_WORK REQUEST_
Up to and including the line that holds "CURSOS SENCE", copy every line of the records below exactly, starting at the first; leave pictures out.

_EXERCISE INPUTS_

──────────────────────────────

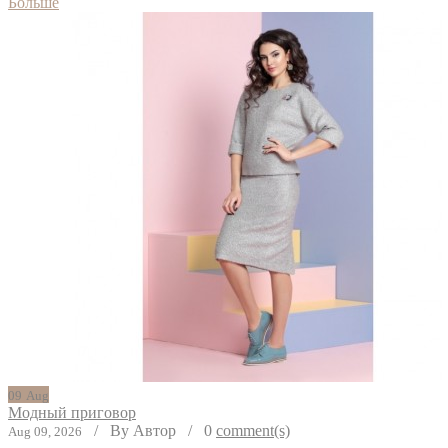
Больше
09
Aug
Модный приговор
/
By Автор
/
0
comment(s)
Aug 09, 2026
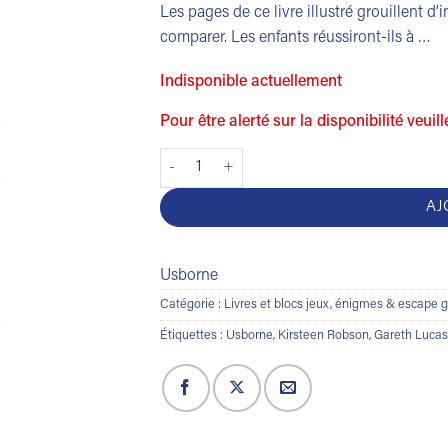
Les pages de ce livre illustré grouillent d’
comparer. Les enfants réussiront-ils à …
Indisponible actuellement
Pour être alerté sur la disponibilité veuil
quantité de Les petites bêtes
AJ
Usborne
Catégorie :
Livres et blocs jeux, énigmes & escape
Étiquettes :
Usborne
,
Kirsteen Robson
,
Gareth Lucas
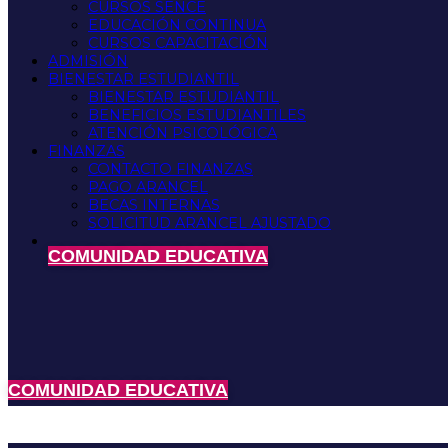
CURSOS SENCE
EDUCACIÓN CONTINUA
CURSOS CAPACITACIÓN
ADMISIÓN
BIENESTAR ESTUDIANTIL
BIENESTAR ESTUDIANTIL
BENEFICIOS ESTUDIANTILES
ATENCIÓN PSICOLÓGICA
FINANZAS
CONTACTO FINANZAS
PAGO ARANCEL
BECAS INTERNAS
SOLICITUD ARANCEL AJUSTADO
COMUNIDAD EDUCATIVA
COMUNIDAD EDUCATIVA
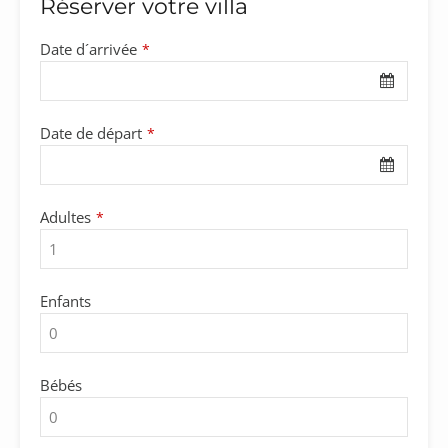
Réserver votre villa
Date d´arrivée
*
Date de départ
*
Adultes
*
Enfants
Bébés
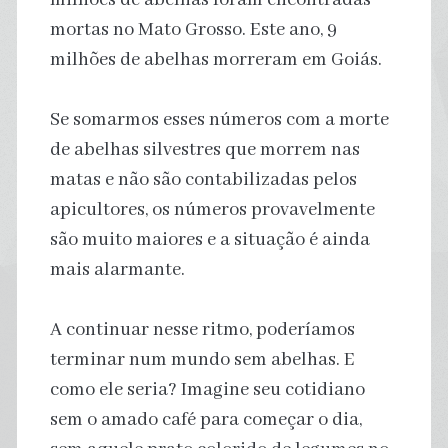
mortas no Mato Grosso. Este ano, 9
milhões de abelhas morreram em Goiás.
Se somarmos esses números com a morte
de abelhas silvestres que morrem nas
matas e não são contabilizadas pelos
apicultores, os números provavelmente
são muito maiores e a situação é ainda
mais alarmante.
A continuar nesse ritmo, poderíamos
terminar num mundo sem abelhas. E
como ele seria? Imagine seu cotidiano
sem o amado café para começar o dia,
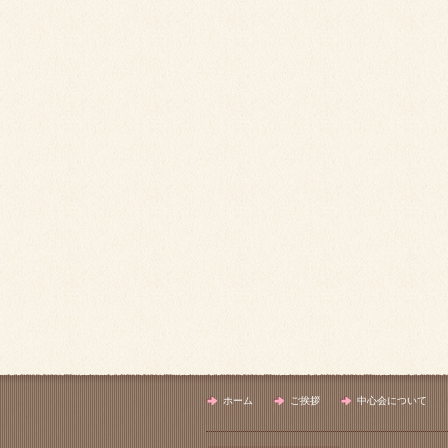
ホーム
ご挨拶
中心会について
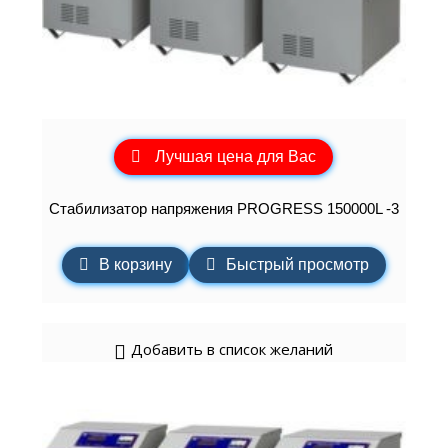
Лучшая цена для Вас
Стабилизатор напряжения PROGRESS 150000L -3
В корзину
Быстрый просмотр
Добавить в список желаний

──────────────────────────────

_WORKED SOLUTION_
Больше
09
Aug
Модный приговор
/
By Автор
/
0
comment(s)
Aug 09, 2026
Les pages de ce livre illustré grouillent d’
comparer. Les enfants réussiront-ils à …
Indisponible actuellement
Pour être alerté sur la disponibilité veuil
quantité de Les petites bêtes
AJ
Usborne
Catégorie :
Livres et blocs jeux, énigmes & escape
Étiquettes :
Usborne
,
Kirsteen Robson
,
Gareth Lucas
CURSOS SENCE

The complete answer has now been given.